An exact copy of every entry is required, minus the pictures.

Page-level text extractions
┄┄┄┄┄┄┄┄┄┄┄┄┄┄┄┄┄┄┄┄

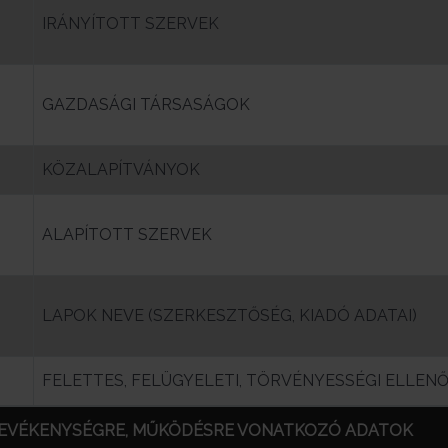
IRÁNYÍTOTT SZERVEK
GAZDASÁGI TÁRSASÁGOK
KÖZALAPÍTVÁNYOK
ALAPÍTOTT SZERVEK
LAPOK NEVE (SZERKESZTŐSÉG, KIADÓ ADATAI)
FELETTES, FELÜGYELETI, TÖRVÉNYESSÉGI ELLE
 TEVÉKENYSÉGRE, MŰKÖDÉSRE VONATKOZÓ ADATOK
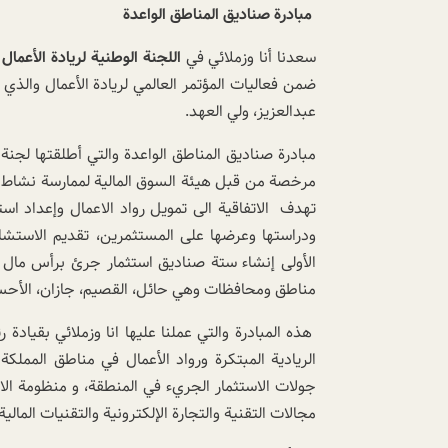
مبادرة صناديق المناطق الواعدة
سعدنا أنا وزملائي في
اللجنة الوطنية لريادة الأعمال
ب
ضمن فعاليات المؤتمر العالمي لريادة الأعمال وال
عبدالعزيز، ولي العهد.
مبادرة صناديق المناطق الواعدة والتي أطلقتها لجنة 
مرخصة من قبل هيئة السوق المالية لممارسة نشاط إدا
تهدف الاتفاقية الى تمويل رواد الاعمال وإعداد است
ودراستها وعرضها على المستثمرين، تقديم الاستشار
مناطق ومحافظات وهي حائل، القصيم، جازان، الأحسا
هذه المبادرة والتي عملنا عليها انا وزملائي بقيا
الريادية المبتكرة ورواد الأعمال في مناطق المملكة
جولات الاستثمار الجريء في المنطقة، و منظومة الاس
مجالات التقنية والتجارة الإلكترونية والتقنيات المالية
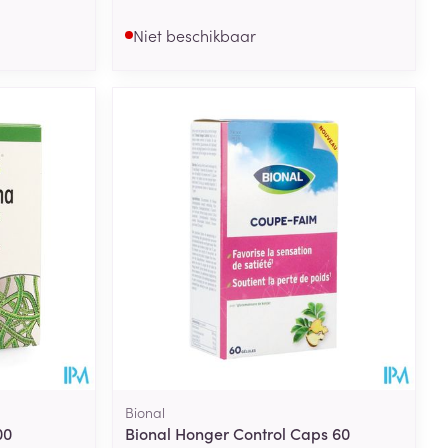
Niet beschikbaar
Bional
00
Bional Honger Control Caps 60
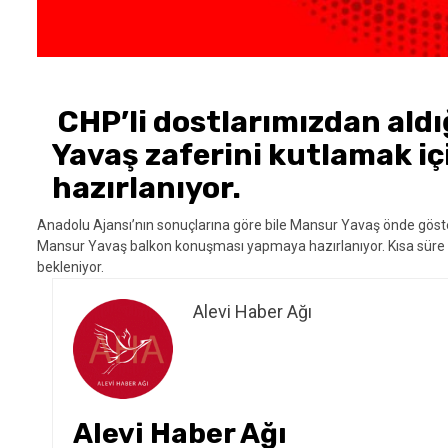
CHP’li dostlarımızdan aldı
Yavaş zaferini kutlamak i
hazırlanıyor.
Anadolu Ajansı’nın sonuçlarına göre bile Mansur Yavaş önde göster
Mansur Yavaş balkon konuşması yapmaya hazırlanıyor. Kısa süre 
bekleniyor.
Alevi Haber Ağı
Alevi Haber Ağı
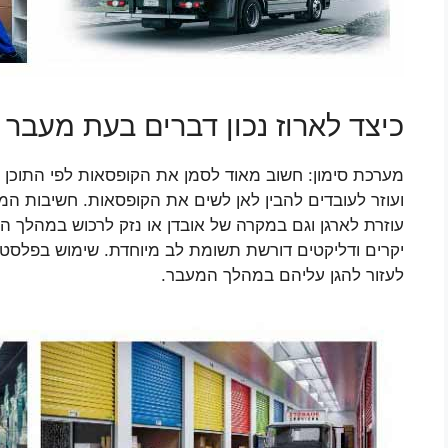
כיצד לארוז נכון דברים בעת מעבר 
מערכת סימון: חשוב מאוד לסמן את הקופסאות לפי התוכן 
ועוזר לעובדים להבין לאן לשים את הקופסאות. חשיבות המ
עוזרת לארגן וגם במקרה של אובדן או נזק לרכוש במהלך הה
יקרים ודליקטים דורשת תשומת לב מיוחדת. שימוש בפלסטיק
לעזור להגן עליהם במהלך המעבר.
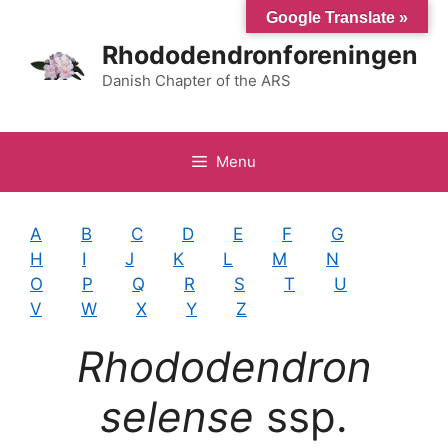
Hop
Google Translate »
til
Rhododendronforeningen
indhold
Danish Chapter of the ARS
Menu
A
B
C
D
E
F
G
H
I
J
K
L
M
N
O
P
Q
R
S
T
U
V
W
X
Y
Z
Rhododendron
selense
ssp.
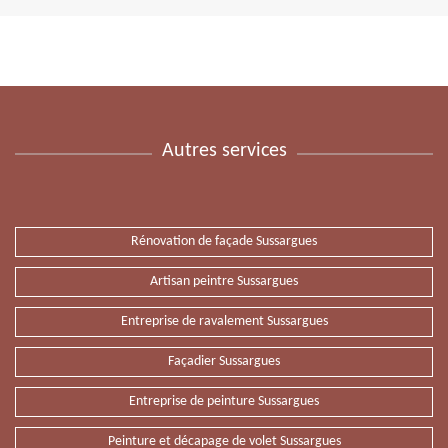
Autres services
Rénovation de façade Sussargues
Artisan peintre Sussargues
Entreprise de ravalement Sussargues
Façadier Sussargues
Entreprise de peinture Sussargues
Peinture et décapage de volet Sussargues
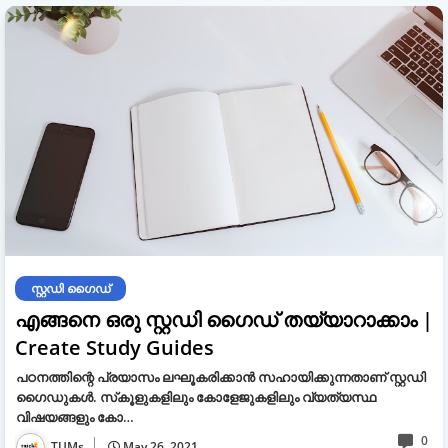
സ്റ്റഡി ഗൈഡ്
എങ്ങനെ ഒരു സ്റ്റഡി ഗൈഡ് തയ്യാറാക്കാം |
Create Study Guides
പഠനത്തിന്റെ പ്രയാസം ലഘൂകരിക്കാന്‍ സഹായിക്കുന്നതാണ് സ്റ്റഡി
ഗൈഡുകള്‍. സ്‌കൂളുകളിലും കോളേജുകളിലും വ്യത്യസ്ഥ
വിഷയങ്ങളും കോ…
0
TUMs
May 26, 2021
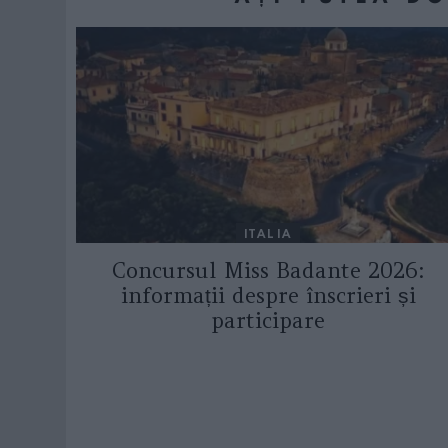
ITALIA
Concursul Miss Badante 2026:
informații despre înscrieri și
participare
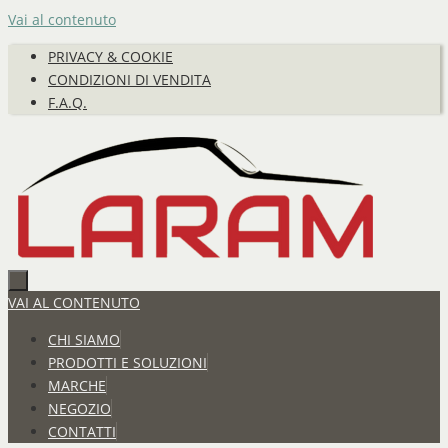
Vai al contenuto
PRIVACY & COOKIE
CONDIZIONI DI VENDITA
F.A.Q.
VAI AL CONTENUTO
CHI SIAMO
PRODOTTI E SOLUZIONI
MARCHE
NEGOZIO
CONTATTI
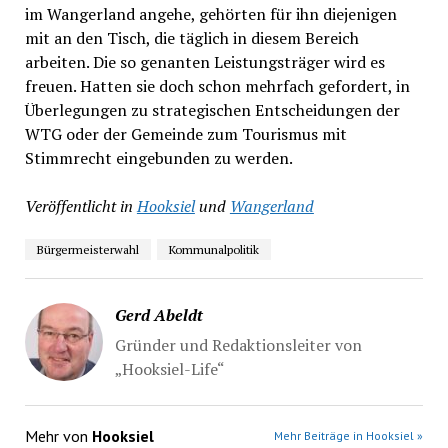
im Wangerland angehe, gehörten für ihn diejenigen
mit an den Tisch, die täglich in diesem Bereich
arbeiten. Die so genanten Leistungsträger wird es
freuen. Hatten sie doch schon mehrfach gefordert, in
Überlegungen zu strategischen Entscheidungen der
WTG oder der Gemeinde zum Tourismus mit
Stimmrecht eingebunden zu werden.
Veröffentlicht in
Hooksiel
und
Wangerland
Bürgermeisterwahl
Kommunalpolitik
Gerd Abeldt
Gründer und Redaktionsleiter von
„Hooksiel-Life“
Mehr von
Hooksiel
Mehr Beiträge in Hooksiel »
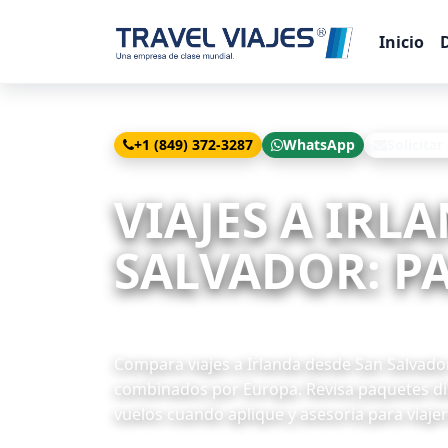
Inicio
+1 (849) 372-3287
WhatsApp
Solicitar
Inicio
Viajes
Irlanda desde San Salvador
VIAJES A IRL
SALVADOR: PA
5 paquetes disponibles
Compara viajes a Irlanda desde San Salvador 
combinados por Europa. Revisa paquetes dis
vuelos cuando aplique y asesoría para viajer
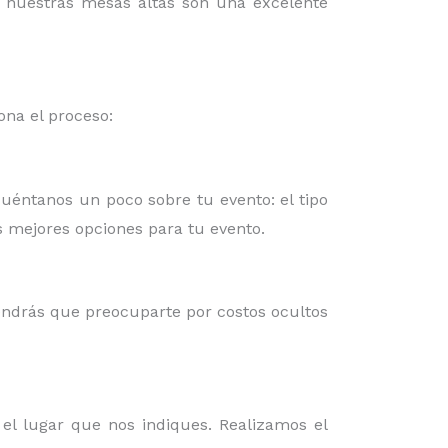
o, nuestras mesas altas son una excelente
na el proceso:
Cuéntanos un poco sobre tu evento: el tipo
as mejores opciones para tu evento.
endrás que preocuparte por costos ocultos
 el lugar que nos indiques. Realizamos el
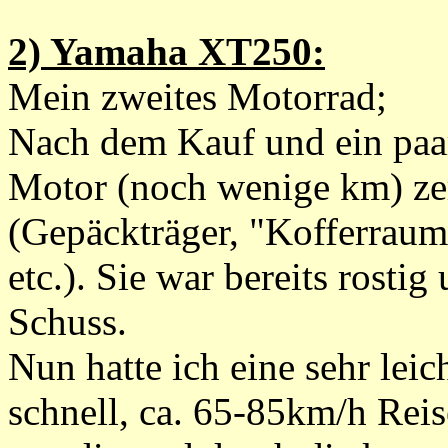
2) Yamaha XT250:
Mein zweites Motorrad;
Nach dem Kauf und ein paar
Motor (noch wenige km) zerl
(Gepäckträger, "Kofferrau
etc.). Sie war bereits rostig
Schuss.
Nun hatte ich eine sehr leic
schnell, ca. 65-85km/h Reis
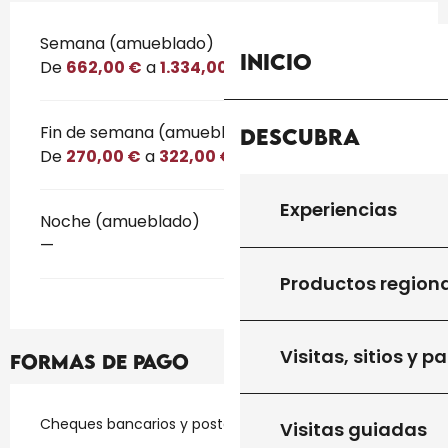
Tarifas 2026
Semana (amueblado)
Inicio
De
662,00 €
a
1.334,00 €
Fin de semana (amueblado)
Descubra
De
270,00 €
a
322,00 €
Experiencias
Noche (amueblado)
—
Productos region
Visitas, sitios y p
Formas de pago
Cheques bancarios y postales
Visitas guiadas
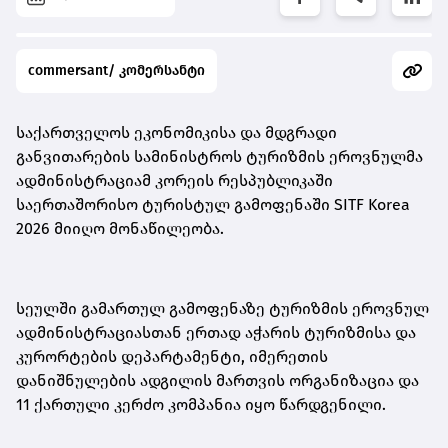
commersant/ კომერსანტი
საქართველოს ეკონომიკისა და მდგრადი
განვითარების სამინისტროს ტურიზმის ეროვნულმა
ადმინისტრაციამ კორეის რესპუბლიკაში
საერთაშორისო ტურისტულ გამოფენაში SITF Korea
2026 მიიღო მონაწილეობა.
სეულში გამართულ გამოფენაზე ტურიზმის ეროვნულ
ადმინისტრაციასთან ერთად აჭარის ტურიზმისა და
კურორტების დეპარტამენტი, იმერეთის
დანიშნულების ადგილის მართვის ორგანიზაცია და
11 ქართული კერძო კომპანია იყო წარდგენილი.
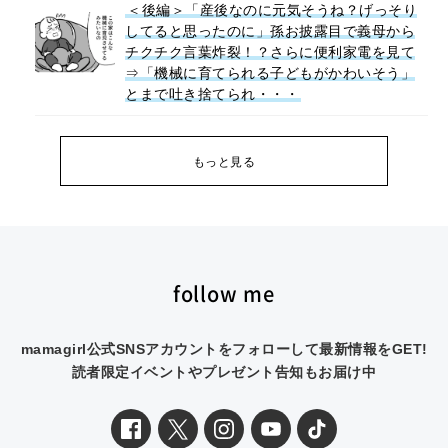
＜後編＞「産後なのに元気そうね？げっそり
してると思ったのに」孫お披露目で義母から
チクチク言葉炸裂！？さらに便利家電を見て
⇒「機械に育てられる子どもがかわいそう」
とまで吐き捨てられ・・・
もっと見る
follow me
mamagirl公式SNSアカウントをフォローして最新情報をGET!
読者限定イベントやプレゼント告知もお届け中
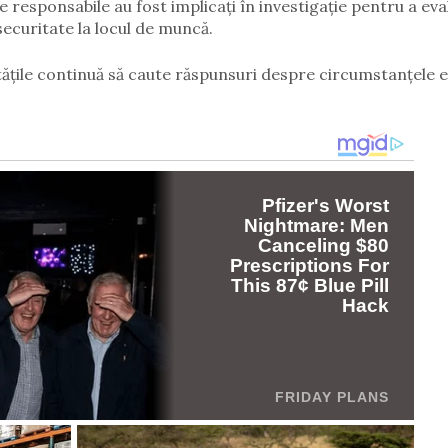
 responsabile au fost implicați în investigație pentru a eva
securitate la locul de muncă.
tățile continuă să caute răspunsuri despre circumstanțele 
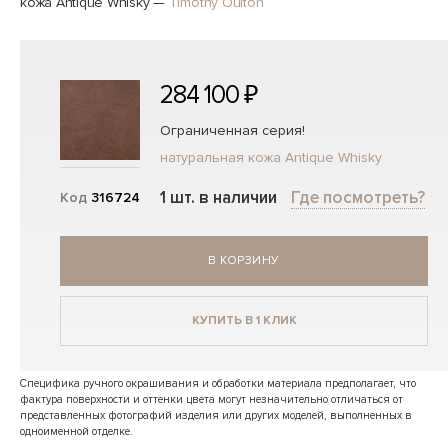
кожа Antique Whisky
—
Timothy Oulton
284 100 ₽
Ограниченная серия!
натуральная кожа Antique Whisky
1 шт. в наличии
Где посмотреть?
Код
316724
В КОРЗИНУ
КУПИТЬ В 1 КЛИК
Специфика ручного окрашивания и обработки материала предполагает, что
фактура поверхности и оттенки цвета могут незначительно отличаться от
представленных фотографий изделия или других моделей, выполненных в
одноименной отделке.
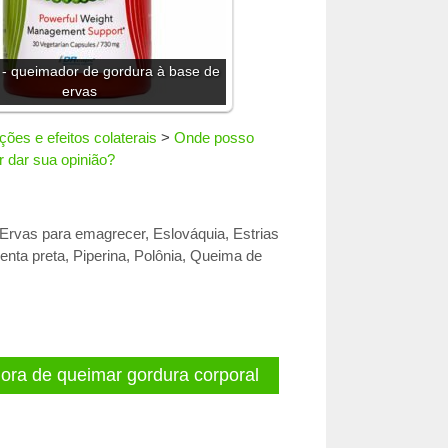
 - queimador de gordura à base de
ervas
ções e efeitos colaterais
>
Onde posso
r dar sua opinião?
Ervas para emagrecer
,
Eslováquia
,
Estrias
enta preta
,
Piperina
,
Polônia
,
Queima de
ora de queimar gordura corporal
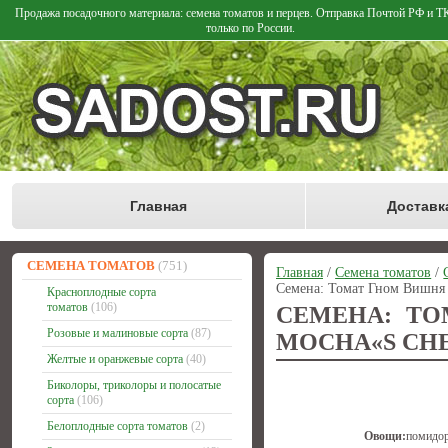
Продажа посадочного материала: семена томатов и перцев. Отправка Почтой РФ и 
только по России.
Главная
Доставк
СЕМЕНА ТОМАТОВ
(751)
Главная
/
Семена томатов
/
Семена: Томат Гном Вишня 
Красноплодные сорта
томатов
(106)
СЕМЕНА: Т
Розовые и малиновые сорта
(87)
MOCHA«S CH
Желтые и оранжевые сорта
(40)
Биколоры, триколоры и полосатые
сорта
(106)
Белоплодные сорта томатов
(2)
Овощи:
помидо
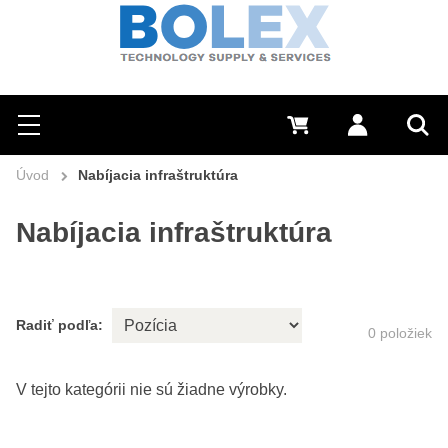
Hľadať
0 €
Prihlásiť sa
Menu
Vyh
Úvod
Nabíjacia infraštruktúra
Nabíjacia infraštruktúra
Radiť podľa:
0
položiek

┄┄┄┄┄┄┄┄┄┄┄┄┄┄┄┄┄┄┄┄

• SOLVED PROBLEM
IRÁNYÍTOTT SZERVEK
GAZDASÁGI TÁRSASÁGOK
KÖZALAPÍTVÁNYOK
ALAPÍTOTT SZERVEK
LAPOK NEVE (SZERKESZTŐSÉG, KIADÓ ADATAI)
FELETTES, FELÜGYELETI, TÖRVÉNYESSÉGI ELLE
 TEVÉKENYSÉGRE, MŰKÖDÉSRE VONATKOZÓ ADATOK
مبادرة صناديق المناطق الواعدة
سعدنا أنا وزملائي في
اللجنة الوطنية لريادة الأعمال
ب
ضمن فعاليات المؤتمر العالمي لريادة الأعمال وال
عبدالعزيز، ولي العهد.
مبادرة صناديق المناطق الواعدة والتي أطلقتها لجنة 
مرخصة من قبل هيئة السوق المالية لممارسة نشاط إدا
تهدف الاتفاقية الى تمويل رواد الاعمال وإعداد است
ودراستها وعرضها على المستثمرين، تقديم الاستشار
مناطق ومحافظات وهي حائل، القصيم، جازان، الأحسا
هذه المبادرة والتي عملنا عليها انا وزملائي بقيا
الريادية المبتكرة ورواد الأعمال في مناطق المملكة
جولات الاستثمار الجريء في المنطقة، و منظومة الاس
مجالات التقنية والتجارة الإلكترونية والتقنيات المالية
Niet beschikbaar
Bional
00
Bional Honger Control Caps 60
CHP’li dostlarımızdan aldı
Yavaş zaferini kutlamak i
hazırlanıyor.
Anadolu Ajansı’nın sonuçlarına göre bile Mansur Yavaş önde göster
Mansur Yavaş balkon konuşması yapmaya hazırlanıyor. Kısa süre 
bekleniyor.
Alevi Haber Ağı
Alevi Haber Ağı
כיצד לארוז נכון דברים בעת מעבר 
מערכת סימון: חשוב מאוד לסמן את הקופסאות לפי התוכן 
ועוזר לעובדים להבין לאן לשים את הקופסאות. חשיבות המ
עוזרת לארגן וגם במקרה של אובדן או נזק לרכוש במהלך הה
יקרים ודליקטים דורשת תשומת לב מיוחדת. שימוש בפלסטיק
לעזור להגן עליהם במהלך המעבר.
Hop
Google Translate »
til
Rhododendronforeningen
indhold
Danish Chapter of the ARS
Menu
A
B
C
D
E
F
G
H
I
J
K
L
M
N
O
P
Q
R
S
T
U
V
W
X
Y
Z
Rhododendron
selense
ssp.
Autres services
Rénovation de façade Sussargues
Artisan peintre Sussargues
Entreprise de ravalement Sussargues
Façadier Sussargues
Entreprise de peinture Sussargues
Peinture et décapage de volet Sussargues
സ്റ്റഡി ഗൈഡ്
എങ്ങനെ ഒരു സ്റ്റഡി ഗൈഡ് തയ്യാറാക്കാം |
Create Study Guides
പഠനത്തിന്റെ പ്രയാസം ലഘൂകരിക്കാന്‍ സഹായിക്കുന്നതാണ് സ്റ്റഡി
ഗൈഡുകള്‍. സ്‌കൂളുകളിലും കോളേജുകളിലും വ്യത്യസ്ഥ
വിഷയങ്ങളും കോ…
0
TUMs
May 26, 2021
ITALIA
Concursul Miss Badante 2026:
informații despre înscrieri și
participare
Vai al contenuto
PRIVACY & COOKIE
CONDIZIONI DI VENDITA
F.A.Q.
VAI AL CONTENUTO
CHI SIAMO
PRODOTTI E SOLUZIONI
MARCHE
NEGOZIO
CONTATTI
im Wangerland angehe, gehörten für ihn diejenigen
mit an den Tisch, die täglich in diesem Bereich
arbeiten. Die so genanten Leistungsträger wird es
freuen. Hatten sie doch schon mehrfach gefordert, in
Überlegungen zu strategischen Entscheidungen der
WTG oder der Gemeinde zum Tourismus mit
Stimmrecht eingebunden zu werden.
Veröffentlicht in
Hooksiel
und
Wangerland
Bürgermeisterwahl
Kommunalpolitik
Gerd Abeldt
Gründer und Redaktionsleiter von
„Hooksiel-Life“
Mehr von
Hooksiel
Mehr Beiträge in Hooksiel »
Inicio
+1 (849) 372-3287
WhatsApp
Solicitar
Inicio
Viajes
Irlanda desde San Salvador
VIAJES A IRL
SALVADOR: PA
5 paquetes disponibles
Compara viajes a Irlanda desde San Salvador 
combinados por Europa. Revisa paquetes dis
vuelos cuando aplique y asesoría para viajer
o, nuestras mesas altas son una excelente
na el proceso:
Cuéntanos un poco sobre tu evento: el tipo
as mejores opciones para tu evento.
endrás que preocuparte por costos ocultos
 el lugar que nos indiques. Realizamos el
2) Yamaha XT250:
Mein zweites Motorrad;
Nach dem Kauf und ein paar
Motor (noch wenige km) zerl
(Gepäckträger, "Kofferrau
etc.). Sie war bereits rostig
Schuss.
Nun hatte ich eine sehr leic
schnell, ca. 65-85km/h Reis
Tarifas 2026
Semana (amueblado)
Inicio
De
662,00 €
a
1.334,00 €
Fin de semana (amueblado)
Descubra
De
270,00 €
a
322,00 €
Experiencias
Noche (amueblado)
—
Productos region
Visitas, sitios y p
Formas de pago
Cheques bancarios y postales
Visitas guiadas
commersant/ კომერსანტი
საქართველოს ეკონომიკისა და მდგრადი
განვითარების სამინისტროს ტურიზმის ეროვნულმა
ადმინისტრაციამ კორეის რესპუბლიკაში
საერთაშორისო ტურისტულ გამოფენაში SITF Korea
2026 მიიღო მონაწილეობა.
სეულში გამართულ გამოფენაზე ტურიზმის ეროვნულ
ადმინისტრაციასთან ერთად აჭარის ტურიზმისა და
კურორტების დეპარტამენტი, იმერეთის
დანიშნულების ადგილის მართვის ორგანიზაცია და
11 ქართული კერძო კომპანია იყო წარდგენილი.
＜後編＞「産後なのに元気そうね？げっそり
してると思ったのに」孫お披露目で義母から
チクチク言葉炸裂！？さらに便利家電を見て
⇒「機械に育てられる子どもがかわいそう」
とまで吐き捨てられ・・・
もっと見る
follow me
mamagirl公式SNSアカウントをフォローして最新情報をGET!
読者限定イベントやプレゼント告知もお届け中
 responsabile au fost implicați în investigație pentru a eva
securitate la locul de muncă.
tățile continuă să caute răspunsuri despre circumstanțele 
кожа Antique Whisky
—
Timothy Oulton
284 100 ₽
Ограниченная серия!
натуральная кожа Antique Whisky
1 шт. в наличии
Где посмотреть?
Код
316724
В КОРЗИНУ
КУПИТЬ В 1 КЛИК
Специфика ручного окрашивания и обработки материала предполагает, что
фактура поверхности и оттенки цвета могут незначительно отличаться от
представленных фотографий изделия или других моделей, выполненных в
одноименной отделке.
 - queimador de gordura à base de
ervas
ções e efeitos colaterais
>
Onde posso
r dar sua opinião?
Ervas para emagrecer
,
Eslováquia
,
Estrias
enta preta
,
Piperina
,
Polônia
,
Queima de
ora de queimar gordura corporal
Продажа посадочного материала: семена томатов и перцев. Отправка Почтой РФ и 
только по России.
Главная
Доставк
СЕМЕНА ТОМАТОВ
(751)
Главная
/
Семена томатов
/
Семена: Томат Гном Вишня 
Красноплодные сорта
томатов
(106)
СЕМЕНА: Т
Розовые и малиновые сорта
(87)
MOCHA«S CH
Желтые и оранжевые сорта
(40)
Биколоры, триколоры и полосатые
сорта
(106)
Белоплодные сорта томатов
(2)
Овощи:
помидо
Hľadať
0 €
Prihlásiť sa
Menu
Vyh
Úvod
Nabíjacia infraštruktúra
Nabíjacia infraštruktúra
Radiť podľa:
0
položiek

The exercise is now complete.